"Bust the Trusts" was the populist cry of the latter part of the 19th Century and the first two decades of the 20th Century.
We do not have the trusts, or the monopolies that existed back then. But we need to aggressively break up the large financial institutions into smaller entities. According to the end of this article, by the time this mess is over, JP Morgan, Citi and Bank of America will each come out of it with close to two trillion dollars in "assets" apiece. (I put the word "assets" in quotations for who the hell really knows for sure.)
They really are too big to fail. But if they were to fail, a two-trillion-dollar bank failure would wreck the economy.
Old joke, redone:
Q: What's the difference between the financial sector and the Girl Scouts?

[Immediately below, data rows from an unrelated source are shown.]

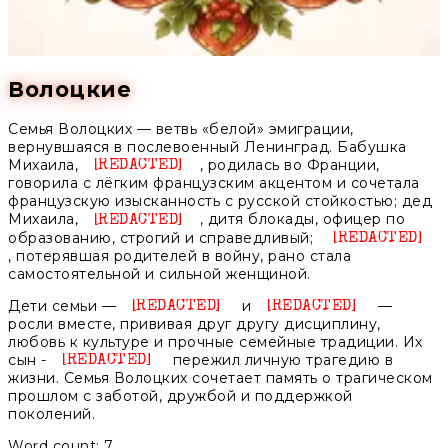
Волоцкие
Семья Волоцких — ветвь «белой» эмиграции,
вернувшаяся в послевоенный Ленинград. Бабушка
Михаила,
, родилась во Франции,
Unknown
говорила с лёгким французским акцентом и сочетала
французскую изысканность с русской стойкостью; дед
Михаила,
, дитя блокады, офицер по
Unknown
образованию, строгий и справедливый;
, потерявшая родителей в войну, рано стала
самостоятельной и сильной женщиной.
Дети семьи —
и
—
Unknown
Unknown
росли вместе, прививая друг другу дисциплину,
любовь к культуре и прочные семейные традиции. Их
сын -
пережил личную трагедию в
Unknown
жизни. Семья Волоцких сочетает память о трагическом
прошлом с заботой, дружбой и поддержкой
поколений.
Word count: 7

A: The Girl Scouts have competent adult supervision.
The remedy is two-fold: First, go back to regulating the piss out of them. Let the banks make money, nothing wrong with that. But let's put the competent adult supervision back in. Federal and state regulators are paid by the governments, they have no reason (other than corruption) to turn a blind eye to these shenanigans.
Second, break up the big banks. Break them into much smaller pieces. A bank or brokerage house with assets of fifty billion or so is still plenty fucking large. But if it were to fail, it wouldn't bring the world's economy crashing down with it. A two-trillion-dollar bank failure would wreck global economy. And for a large project, the need to have multiple banks in play would also work to ensure that there were many eyes paying attention to what is going on.
The last thing we should do is listen to the cries of the bankers and their asswipe buddies in the GOP that "we've learned our lesson" and "we would never do anything like that again." That is bullshit, they have done it before.
The question is whether we will be fooled again.